Top tip: Use pipes or other cylindrical-shaped objects to form sheet metal into a cylinder.
Another easy technique of shaping metal is hammering. You will need a sand pillow (to stabilise the metal; you can buy it online or make one from denim and play sand) and a standard hammer. Denting the metal with hammer blows can shape sheet metal into a dome shape. Just imagine beautiful bowls and table centrepieces you can make with a piece of sheet brass or copper!
Annealing: softening stiff materials
The easiest way to soften metals is to heat them, for example, with a blow lamp (blow torch). This method is called annealing. You need to be careful not to heat the metal too much so it won’t melt! When the metal reaches cherry-red colour, you should remove it from the heat and place it in hot water (just like the blacksmiths do). You can repeat this process as many times as you need. Working with hot metals needs extreme caution – metals can get as hot as 1000 degrees Celsius!
Metal craft examples we love – and you will, too!

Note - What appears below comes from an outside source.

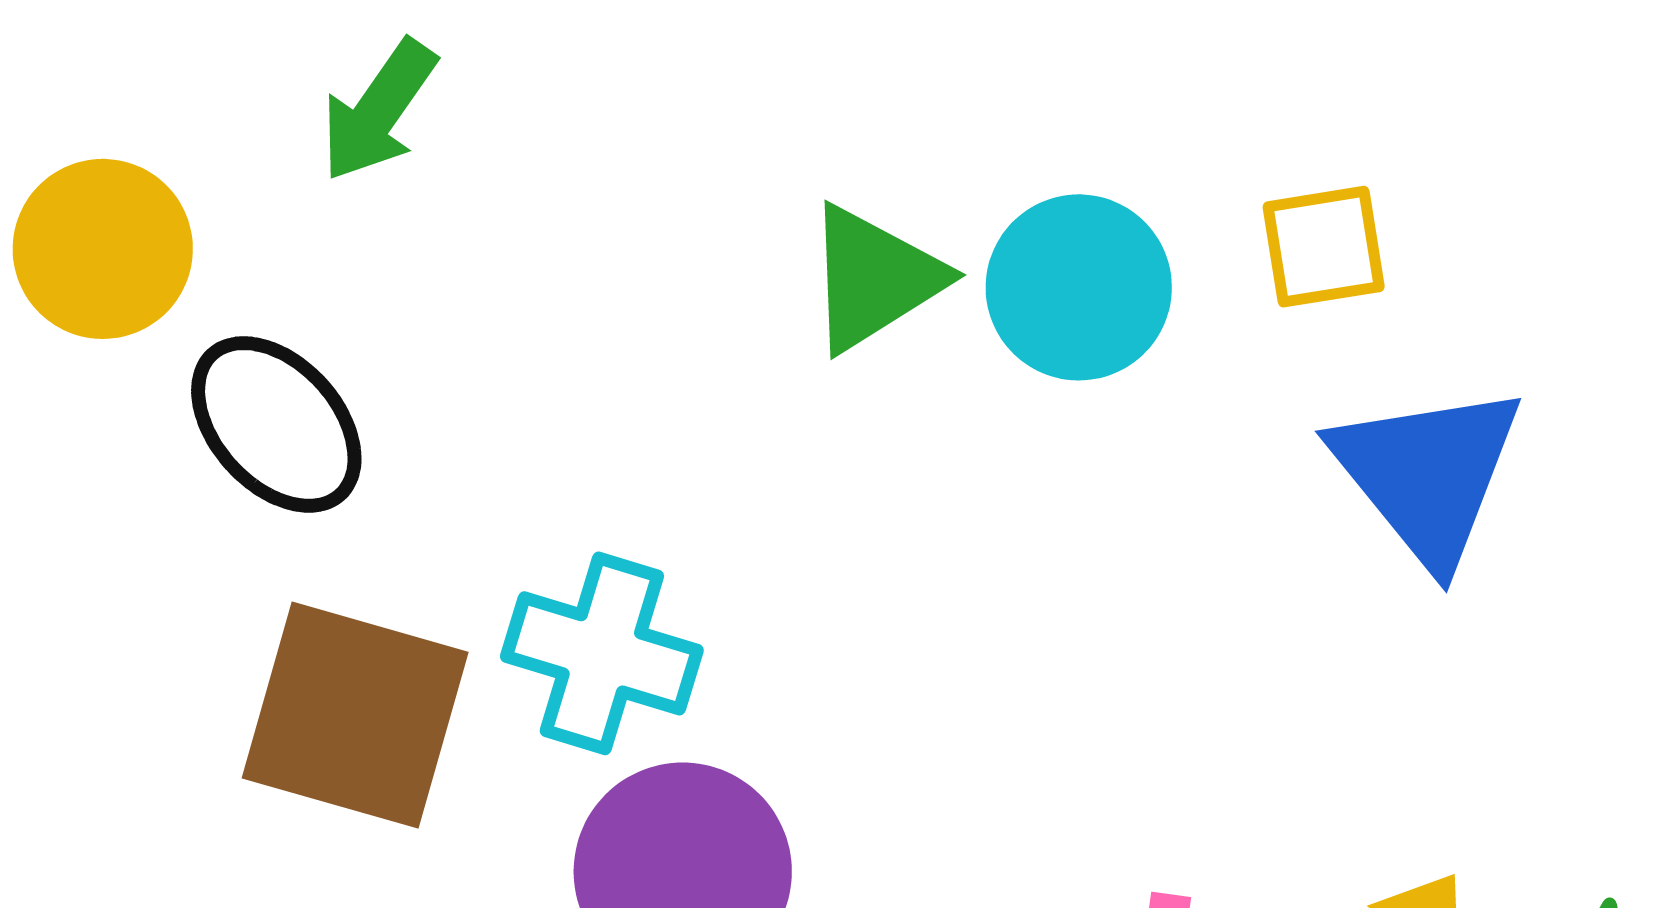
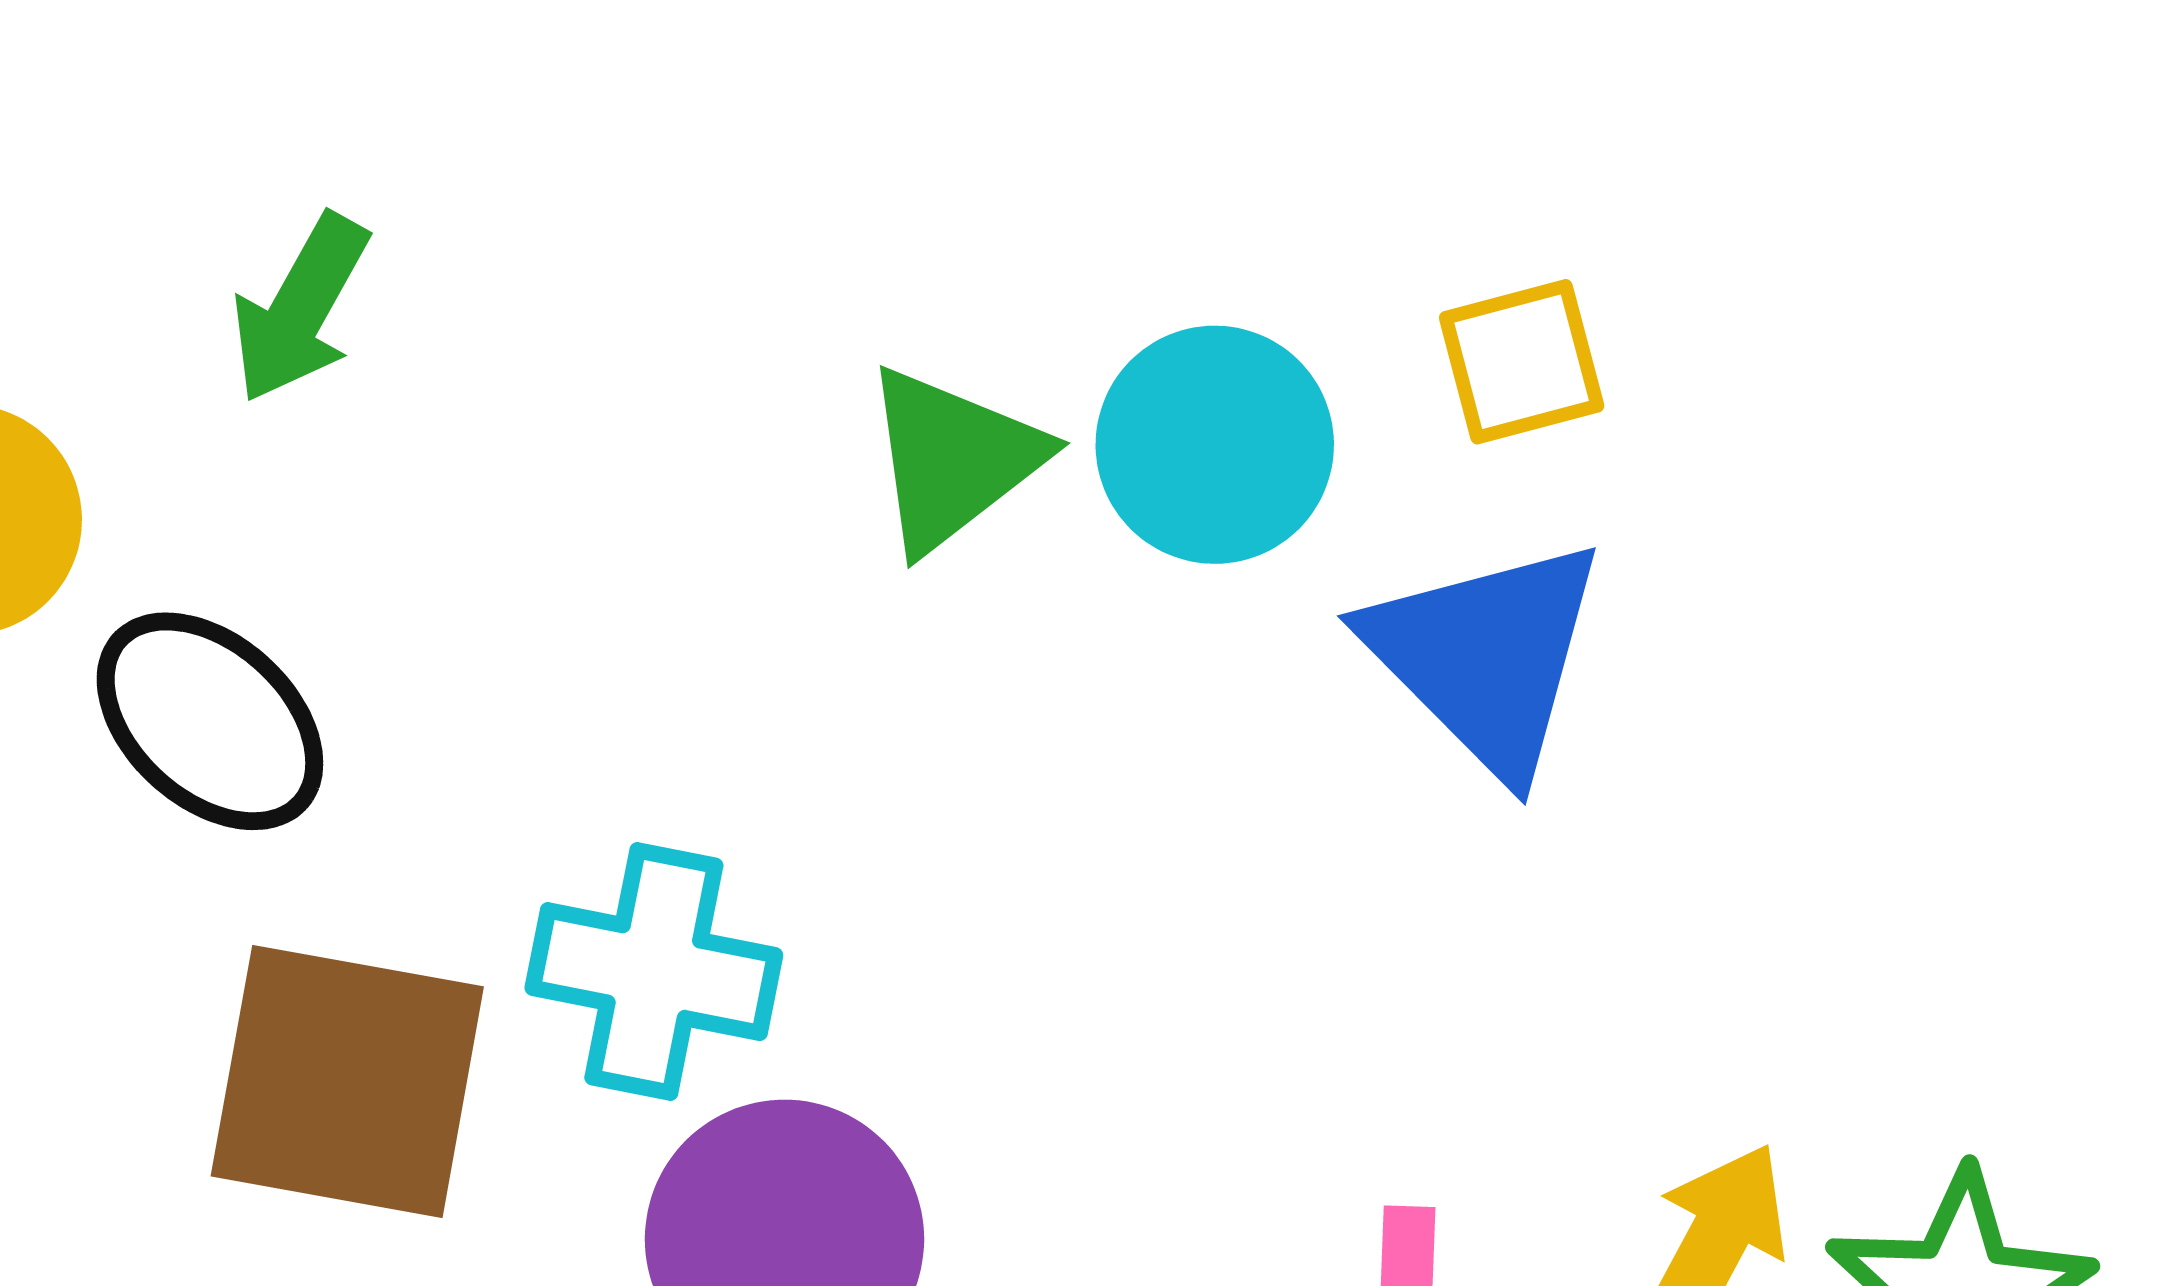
blue triangle: (1427, 474) -> (1486, 656), moved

Metals give you endless possibilities – you can create industrial or “cold” feel using steel and chrome, or “soft”, warm designs using copper or brass. From garden furniture to home décor; from one-of-a-kind welded mini sculptures to giant installations, the only limit is your imagination. Metals look great both in interior and exterior, and even professional sculptors sometimes cannot resist the temptation to keep their pieces. “I have many things in my garden for the family and just for me”, admits Roberts, “There are some pieces that actually break my heart to sell like Focus VII and Identity, which I loved thinking through the process and have had great attention. Sometimes the irony is not out-weighed by a price tag!”
Here are some examples of great DIYs we have chosen from around the web.

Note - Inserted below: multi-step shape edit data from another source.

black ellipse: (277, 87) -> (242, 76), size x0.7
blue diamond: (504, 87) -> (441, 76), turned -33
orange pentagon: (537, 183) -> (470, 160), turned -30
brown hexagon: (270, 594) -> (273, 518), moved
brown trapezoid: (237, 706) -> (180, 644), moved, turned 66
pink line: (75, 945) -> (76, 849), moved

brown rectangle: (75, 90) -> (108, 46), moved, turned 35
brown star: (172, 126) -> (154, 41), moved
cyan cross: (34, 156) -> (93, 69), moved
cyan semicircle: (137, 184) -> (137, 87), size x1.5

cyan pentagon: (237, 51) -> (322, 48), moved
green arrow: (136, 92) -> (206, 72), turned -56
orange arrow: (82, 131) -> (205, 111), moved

Projects from reclaimed / vintage metals:
1. This beautiful metal wreath is made from soda cans and hot glue. Golden hues are perfect for autumn, but it can be a great Christmas decoration too!

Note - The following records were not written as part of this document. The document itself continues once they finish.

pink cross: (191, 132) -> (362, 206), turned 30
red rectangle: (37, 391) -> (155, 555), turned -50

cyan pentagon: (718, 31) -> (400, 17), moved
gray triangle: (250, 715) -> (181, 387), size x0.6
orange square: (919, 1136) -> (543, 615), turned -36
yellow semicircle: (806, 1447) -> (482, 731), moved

2. Steampunk lamps need some effort, but the effect is just stunning.
3. Reclaimed metals can be used for a wind chimes project – and you won’t need a lot of soldering or cutting either!
1. Elegant side table made from wood and copper pipes – because metal loves wood!
2. These copper or brass ear cuffs are easy to make and looks incredibly stylish.
3. Copper pipes again! They look great in this DIY copper pipes lamp project.
4. Everlasting flower: this copper rose is the perfect gift.
Sheet metal projects and other instructions
1. Sheet metals are great for displaying art or to use as magnetic boards. Sheet metal is used here to create a stylish, framed dry erase board.
2. Another project, using galvanised metal sheet: DIY menu board.
4. This crescent moon window medallion creates a boho feel in any interior.
5. This tutorial shows how to create hanging copper shelfing, but you can use any sheet metal of your choice – aluminium, steel, brass…
Brave enough to try making bigger projects? You can try making your own countertop or splashback for your kitchen. Copper, zinc, bronze or pewter countertops are very sought-after today. Unlike stone, they’re antibacterial, stain-resistant and very easy to clean. Stainless steel is the choice if you don’t want patina, but it’s more difficult to manipulate and use. Copper in the ever-trendy rose gold colour is antibacterial, and can create beautiful patina with green flecks. If you don’t find them appealing and want to keep your countertop rose gold – just polish the copper regularly. Zinc on the other hand is soft, easy to decorate, shape and mould. While making countertops requires some bending, splashbacks are in fact very easy to make – just be sure you get the right dimensions, order your sheet metal (we take care of cutting to size), and adhere to your wall. Copper can be simply glued to a wall surface or laminated to a back board and then installed.